An Administrative Penalty is a monetary fine. There are two types of Administrative Penalties that the Board may impose: OHS Penalties and OHS Citations.
Section 196(1) of the Act provides that the Board may, by order, impose on an employer an Administrative Penalty if the Board is satisfied on a balance of probabilities that:
- The employer has failed to take sufficient precautions for the prevention of work related injuries or illnesses, the employer has not complied with [the Act], the Regulations or an applicable order, or
- The employer's workplace or working conditions are not safe.
The amount of an OHS Penalty varies. Higher penalties are imposed for violations that are high-risk, intentional, involve obstruction of an officer of the Board or involve non-compliance with Board orders. The maximum amount for an OHS Penalty is $674,445.93. This maximum is adjusted on January 1 of each year.
The Board must not impose an OHS Penalty if the employer establishes that it exercised "due diligence" to prevent the failure, non-compliance or conditions to which the penalty relates. Due diligence means taking all reasonable steps to comply with the Act and the Regulations. This involves consideration of what a reasonable person would have done in the circumstances. Due diligence will be found if the employer reasonably believed in a mistaken set of facts which, if true, would render the act or omission innocent, or if the employer took all reasonable steps to avoid the particular event.
An OHS Citation is a less severe form of administrative penalty. OHS Citations are limited to circumstances that are not high risk. For the first offence, an OHS Citation is $542.50. The penalty is $1,085.00 for a subsequent violation within three years. These amounts are adjusted annually.
The Board may apply to the British Columbia Supreme Court ( the "BCSC") for an injunction to:
- Restrain a person, including a corporation, from committing a violation of the Act or the Regulations;
- Require a person to comply with the Act, the Regulations or an order; or
- Restrain a person from carrying on an industry or an activity in an industry for an indefinite period or until the occurrence of a specified event.
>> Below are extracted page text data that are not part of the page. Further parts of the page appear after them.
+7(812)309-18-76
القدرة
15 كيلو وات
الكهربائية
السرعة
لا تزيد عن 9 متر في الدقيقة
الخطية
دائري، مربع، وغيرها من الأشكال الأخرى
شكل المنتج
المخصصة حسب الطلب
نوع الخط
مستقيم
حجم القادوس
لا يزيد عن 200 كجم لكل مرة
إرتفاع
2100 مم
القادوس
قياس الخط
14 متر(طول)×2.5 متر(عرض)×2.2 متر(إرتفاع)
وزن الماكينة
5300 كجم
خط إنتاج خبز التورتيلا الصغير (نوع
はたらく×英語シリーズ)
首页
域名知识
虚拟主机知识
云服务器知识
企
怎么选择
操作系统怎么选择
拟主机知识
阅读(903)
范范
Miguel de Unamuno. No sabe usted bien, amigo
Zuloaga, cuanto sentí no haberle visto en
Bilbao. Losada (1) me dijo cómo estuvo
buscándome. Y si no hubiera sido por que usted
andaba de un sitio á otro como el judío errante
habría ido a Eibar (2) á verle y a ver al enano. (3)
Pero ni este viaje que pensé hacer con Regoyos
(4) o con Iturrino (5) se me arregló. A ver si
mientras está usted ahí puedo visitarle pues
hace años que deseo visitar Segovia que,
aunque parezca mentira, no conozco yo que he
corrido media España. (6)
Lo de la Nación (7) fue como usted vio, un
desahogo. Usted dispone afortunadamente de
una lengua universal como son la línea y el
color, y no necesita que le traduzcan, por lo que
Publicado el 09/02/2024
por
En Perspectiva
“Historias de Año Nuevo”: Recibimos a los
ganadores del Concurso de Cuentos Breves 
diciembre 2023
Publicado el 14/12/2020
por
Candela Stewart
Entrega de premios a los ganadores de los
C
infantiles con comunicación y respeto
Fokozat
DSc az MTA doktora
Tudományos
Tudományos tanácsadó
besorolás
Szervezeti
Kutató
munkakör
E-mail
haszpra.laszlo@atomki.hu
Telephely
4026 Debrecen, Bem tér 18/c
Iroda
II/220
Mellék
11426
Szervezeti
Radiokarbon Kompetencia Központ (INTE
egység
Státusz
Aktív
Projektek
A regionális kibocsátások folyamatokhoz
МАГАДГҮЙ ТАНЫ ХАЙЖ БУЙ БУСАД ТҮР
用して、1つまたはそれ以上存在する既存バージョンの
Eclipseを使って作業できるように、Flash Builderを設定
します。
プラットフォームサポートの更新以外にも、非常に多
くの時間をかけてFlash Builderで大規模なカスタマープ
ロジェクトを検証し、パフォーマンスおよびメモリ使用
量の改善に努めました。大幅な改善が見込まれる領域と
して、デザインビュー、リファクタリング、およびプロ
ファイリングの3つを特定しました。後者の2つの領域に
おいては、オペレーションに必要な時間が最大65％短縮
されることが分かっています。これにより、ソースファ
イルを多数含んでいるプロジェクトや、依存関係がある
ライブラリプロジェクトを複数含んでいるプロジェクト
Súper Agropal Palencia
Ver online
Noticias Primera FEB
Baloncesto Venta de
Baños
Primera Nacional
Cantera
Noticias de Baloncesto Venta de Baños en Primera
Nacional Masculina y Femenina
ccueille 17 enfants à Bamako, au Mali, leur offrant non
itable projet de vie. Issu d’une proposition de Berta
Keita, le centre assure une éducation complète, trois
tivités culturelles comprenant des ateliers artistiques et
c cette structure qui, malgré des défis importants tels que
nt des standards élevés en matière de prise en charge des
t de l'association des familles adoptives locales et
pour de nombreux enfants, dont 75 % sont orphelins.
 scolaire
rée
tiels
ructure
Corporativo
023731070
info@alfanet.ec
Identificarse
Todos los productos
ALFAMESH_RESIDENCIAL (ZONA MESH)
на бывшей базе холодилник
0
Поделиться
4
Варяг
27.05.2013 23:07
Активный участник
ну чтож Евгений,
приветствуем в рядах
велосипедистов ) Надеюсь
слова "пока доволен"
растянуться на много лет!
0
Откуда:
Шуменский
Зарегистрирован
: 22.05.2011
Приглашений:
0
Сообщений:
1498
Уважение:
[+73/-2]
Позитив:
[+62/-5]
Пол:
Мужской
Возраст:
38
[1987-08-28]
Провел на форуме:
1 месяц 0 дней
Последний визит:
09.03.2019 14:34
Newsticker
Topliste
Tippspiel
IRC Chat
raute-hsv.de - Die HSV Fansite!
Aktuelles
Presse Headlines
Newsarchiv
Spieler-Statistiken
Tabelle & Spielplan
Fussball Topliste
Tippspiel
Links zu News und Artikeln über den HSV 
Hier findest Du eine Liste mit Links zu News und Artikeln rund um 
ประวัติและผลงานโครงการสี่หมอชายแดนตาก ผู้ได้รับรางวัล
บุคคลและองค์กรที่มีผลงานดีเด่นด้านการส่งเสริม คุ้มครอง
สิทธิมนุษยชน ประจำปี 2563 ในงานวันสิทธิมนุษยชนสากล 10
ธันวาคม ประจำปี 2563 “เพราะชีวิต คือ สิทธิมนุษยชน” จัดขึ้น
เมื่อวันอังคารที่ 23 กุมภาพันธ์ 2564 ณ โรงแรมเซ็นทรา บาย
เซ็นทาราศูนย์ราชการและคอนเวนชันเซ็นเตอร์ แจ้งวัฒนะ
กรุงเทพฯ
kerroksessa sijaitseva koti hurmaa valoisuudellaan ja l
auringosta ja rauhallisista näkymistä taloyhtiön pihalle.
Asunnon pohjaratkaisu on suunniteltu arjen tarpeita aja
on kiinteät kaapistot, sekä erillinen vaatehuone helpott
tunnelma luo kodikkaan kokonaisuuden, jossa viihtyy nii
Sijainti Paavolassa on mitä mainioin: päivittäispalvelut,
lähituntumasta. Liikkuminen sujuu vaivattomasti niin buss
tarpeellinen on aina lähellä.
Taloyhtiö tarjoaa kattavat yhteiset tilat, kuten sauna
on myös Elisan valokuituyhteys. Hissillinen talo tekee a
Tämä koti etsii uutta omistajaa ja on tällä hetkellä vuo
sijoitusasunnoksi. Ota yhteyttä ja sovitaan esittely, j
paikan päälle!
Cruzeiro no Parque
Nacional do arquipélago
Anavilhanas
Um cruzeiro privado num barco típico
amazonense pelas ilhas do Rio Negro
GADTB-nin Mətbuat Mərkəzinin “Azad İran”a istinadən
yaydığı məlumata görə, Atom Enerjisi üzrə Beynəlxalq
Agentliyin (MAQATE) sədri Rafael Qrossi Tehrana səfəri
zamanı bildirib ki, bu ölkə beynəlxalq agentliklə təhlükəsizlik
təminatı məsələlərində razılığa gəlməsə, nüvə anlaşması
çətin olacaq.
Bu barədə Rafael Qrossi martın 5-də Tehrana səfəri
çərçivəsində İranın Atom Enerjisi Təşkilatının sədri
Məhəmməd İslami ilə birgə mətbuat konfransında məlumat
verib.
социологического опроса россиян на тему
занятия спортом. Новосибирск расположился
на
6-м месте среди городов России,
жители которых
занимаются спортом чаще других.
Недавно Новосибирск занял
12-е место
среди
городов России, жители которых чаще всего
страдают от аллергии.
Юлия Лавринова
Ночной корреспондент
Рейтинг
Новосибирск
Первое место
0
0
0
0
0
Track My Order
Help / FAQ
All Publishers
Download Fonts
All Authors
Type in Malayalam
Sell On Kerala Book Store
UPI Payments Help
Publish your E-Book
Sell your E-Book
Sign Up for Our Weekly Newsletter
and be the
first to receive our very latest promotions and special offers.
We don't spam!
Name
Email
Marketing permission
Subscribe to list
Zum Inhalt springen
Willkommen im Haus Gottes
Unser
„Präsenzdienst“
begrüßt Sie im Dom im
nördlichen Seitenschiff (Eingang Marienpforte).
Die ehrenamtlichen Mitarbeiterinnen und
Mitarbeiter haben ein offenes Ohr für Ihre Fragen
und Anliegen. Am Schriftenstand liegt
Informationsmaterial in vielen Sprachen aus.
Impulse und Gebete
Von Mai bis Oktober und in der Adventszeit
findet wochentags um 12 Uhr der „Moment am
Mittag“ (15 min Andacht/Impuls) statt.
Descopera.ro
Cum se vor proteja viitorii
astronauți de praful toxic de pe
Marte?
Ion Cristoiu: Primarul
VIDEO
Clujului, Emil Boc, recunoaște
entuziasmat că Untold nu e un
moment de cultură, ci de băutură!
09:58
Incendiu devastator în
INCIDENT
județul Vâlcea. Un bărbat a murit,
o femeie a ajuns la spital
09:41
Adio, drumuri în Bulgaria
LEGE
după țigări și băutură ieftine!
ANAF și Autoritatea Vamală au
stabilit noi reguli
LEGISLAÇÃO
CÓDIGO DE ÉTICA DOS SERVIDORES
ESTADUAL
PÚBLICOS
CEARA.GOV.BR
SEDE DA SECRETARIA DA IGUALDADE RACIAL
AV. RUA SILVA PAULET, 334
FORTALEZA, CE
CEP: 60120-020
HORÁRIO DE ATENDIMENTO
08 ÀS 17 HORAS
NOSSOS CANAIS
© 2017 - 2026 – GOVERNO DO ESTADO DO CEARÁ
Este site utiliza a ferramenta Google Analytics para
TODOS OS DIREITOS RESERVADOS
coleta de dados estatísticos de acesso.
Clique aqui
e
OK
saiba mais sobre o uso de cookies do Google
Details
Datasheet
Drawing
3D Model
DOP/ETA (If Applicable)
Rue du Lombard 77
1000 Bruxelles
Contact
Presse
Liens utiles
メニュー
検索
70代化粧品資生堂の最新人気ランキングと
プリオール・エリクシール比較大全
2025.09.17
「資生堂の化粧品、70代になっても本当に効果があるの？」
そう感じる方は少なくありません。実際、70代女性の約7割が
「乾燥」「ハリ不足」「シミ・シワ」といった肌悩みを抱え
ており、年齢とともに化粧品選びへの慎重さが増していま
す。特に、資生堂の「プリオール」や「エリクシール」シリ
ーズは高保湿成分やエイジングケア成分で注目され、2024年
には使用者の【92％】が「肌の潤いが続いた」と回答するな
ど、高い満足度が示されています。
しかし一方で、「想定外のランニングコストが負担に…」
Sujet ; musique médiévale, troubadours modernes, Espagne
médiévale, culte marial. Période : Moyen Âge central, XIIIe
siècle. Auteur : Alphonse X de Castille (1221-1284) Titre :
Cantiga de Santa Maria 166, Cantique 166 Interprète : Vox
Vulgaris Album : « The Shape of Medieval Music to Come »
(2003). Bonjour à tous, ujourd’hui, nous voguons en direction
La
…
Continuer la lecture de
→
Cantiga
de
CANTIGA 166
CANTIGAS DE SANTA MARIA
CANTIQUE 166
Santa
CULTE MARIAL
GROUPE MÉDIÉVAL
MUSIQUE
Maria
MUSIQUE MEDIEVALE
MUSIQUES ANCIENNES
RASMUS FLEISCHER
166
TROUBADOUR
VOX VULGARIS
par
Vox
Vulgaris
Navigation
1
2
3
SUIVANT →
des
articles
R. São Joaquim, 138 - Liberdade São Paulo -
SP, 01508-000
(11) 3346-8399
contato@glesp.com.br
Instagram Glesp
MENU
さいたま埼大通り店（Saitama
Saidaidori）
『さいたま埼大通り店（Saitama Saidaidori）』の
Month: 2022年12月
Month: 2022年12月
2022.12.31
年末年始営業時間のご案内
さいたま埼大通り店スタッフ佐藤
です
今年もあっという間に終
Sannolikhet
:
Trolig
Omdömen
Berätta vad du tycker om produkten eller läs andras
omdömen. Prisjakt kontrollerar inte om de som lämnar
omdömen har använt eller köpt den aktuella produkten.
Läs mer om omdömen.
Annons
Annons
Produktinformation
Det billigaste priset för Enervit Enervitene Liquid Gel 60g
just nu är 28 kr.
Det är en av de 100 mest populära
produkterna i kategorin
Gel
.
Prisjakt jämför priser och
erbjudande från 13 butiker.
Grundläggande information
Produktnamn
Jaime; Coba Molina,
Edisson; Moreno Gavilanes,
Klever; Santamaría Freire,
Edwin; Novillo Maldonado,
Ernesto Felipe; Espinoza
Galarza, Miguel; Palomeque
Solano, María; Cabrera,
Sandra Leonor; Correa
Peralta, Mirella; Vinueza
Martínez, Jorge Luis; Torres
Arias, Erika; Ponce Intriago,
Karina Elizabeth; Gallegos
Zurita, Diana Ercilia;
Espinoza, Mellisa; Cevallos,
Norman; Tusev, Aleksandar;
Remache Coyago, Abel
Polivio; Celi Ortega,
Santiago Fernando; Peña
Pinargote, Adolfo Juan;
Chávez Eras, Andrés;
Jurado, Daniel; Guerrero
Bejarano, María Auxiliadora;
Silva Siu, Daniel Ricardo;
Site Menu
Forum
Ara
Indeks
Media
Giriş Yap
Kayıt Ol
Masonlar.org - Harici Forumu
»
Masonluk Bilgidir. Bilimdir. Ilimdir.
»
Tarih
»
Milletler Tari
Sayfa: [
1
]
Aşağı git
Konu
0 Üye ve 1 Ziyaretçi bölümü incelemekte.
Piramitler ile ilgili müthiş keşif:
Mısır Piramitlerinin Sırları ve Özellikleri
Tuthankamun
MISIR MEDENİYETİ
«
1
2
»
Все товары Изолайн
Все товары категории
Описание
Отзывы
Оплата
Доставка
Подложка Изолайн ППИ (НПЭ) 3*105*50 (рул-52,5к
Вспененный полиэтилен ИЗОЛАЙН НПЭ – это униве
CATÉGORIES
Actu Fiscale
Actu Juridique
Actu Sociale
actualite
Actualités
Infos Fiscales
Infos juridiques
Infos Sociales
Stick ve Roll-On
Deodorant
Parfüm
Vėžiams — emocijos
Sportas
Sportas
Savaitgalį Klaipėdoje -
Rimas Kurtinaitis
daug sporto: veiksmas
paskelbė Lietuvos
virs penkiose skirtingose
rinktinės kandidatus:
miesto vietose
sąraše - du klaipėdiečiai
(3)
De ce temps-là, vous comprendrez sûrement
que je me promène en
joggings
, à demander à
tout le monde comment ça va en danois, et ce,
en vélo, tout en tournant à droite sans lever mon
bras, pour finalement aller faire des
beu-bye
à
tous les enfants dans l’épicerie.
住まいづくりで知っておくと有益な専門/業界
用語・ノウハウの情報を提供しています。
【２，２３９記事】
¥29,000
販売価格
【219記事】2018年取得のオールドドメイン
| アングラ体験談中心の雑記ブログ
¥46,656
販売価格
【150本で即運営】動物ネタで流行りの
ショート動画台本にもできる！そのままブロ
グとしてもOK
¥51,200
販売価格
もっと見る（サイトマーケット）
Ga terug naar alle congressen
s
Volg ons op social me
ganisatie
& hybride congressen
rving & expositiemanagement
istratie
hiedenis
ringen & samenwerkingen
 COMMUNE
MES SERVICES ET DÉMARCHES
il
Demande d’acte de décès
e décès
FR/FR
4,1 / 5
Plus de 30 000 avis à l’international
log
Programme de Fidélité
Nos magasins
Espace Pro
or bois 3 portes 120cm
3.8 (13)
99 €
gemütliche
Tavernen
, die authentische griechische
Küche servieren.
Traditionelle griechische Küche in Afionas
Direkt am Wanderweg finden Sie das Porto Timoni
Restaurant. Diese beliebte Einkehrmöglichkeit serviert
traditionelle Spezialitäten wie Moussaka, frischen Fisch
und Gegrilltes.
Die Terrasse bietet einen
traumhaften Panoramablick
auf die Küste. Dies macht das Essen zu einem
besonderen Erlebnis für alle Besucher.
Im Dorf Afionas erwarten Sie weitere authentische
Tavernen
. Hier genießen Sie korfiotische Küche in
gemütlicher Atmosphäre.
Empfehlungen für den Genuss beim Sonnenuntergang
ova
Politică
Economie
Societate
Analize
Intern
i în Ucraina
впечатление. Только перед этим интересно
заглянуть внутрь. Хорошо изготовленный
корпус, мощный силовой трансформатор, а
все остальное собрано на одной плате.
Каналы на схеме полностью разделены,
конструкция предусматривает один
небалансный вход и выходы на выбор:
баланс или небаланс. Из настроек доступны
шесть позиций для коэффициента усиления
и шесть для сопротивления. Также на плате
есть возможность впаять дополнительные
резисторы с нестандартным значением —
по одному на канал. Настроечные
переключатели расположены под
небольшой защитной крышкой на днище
Pursuant to section 198 of the Act, the BCSC may make one of the above orders where satisfied that there are reasonable grounds to believe that a person has contravened or is likely to contravene Part 3 of the Act or the Regulations, or has failed to comply with Part 3 of the Act, the Regulations or an order.
Persons who fails to comply with an injunction may be found in contempt of court, in which case they may face a fine, jail sentence or other terms imposed by the BCSC.
The content of this article is intended to provide a general guide to the subject matter. Specialist advice should be sought about your specific circumstances.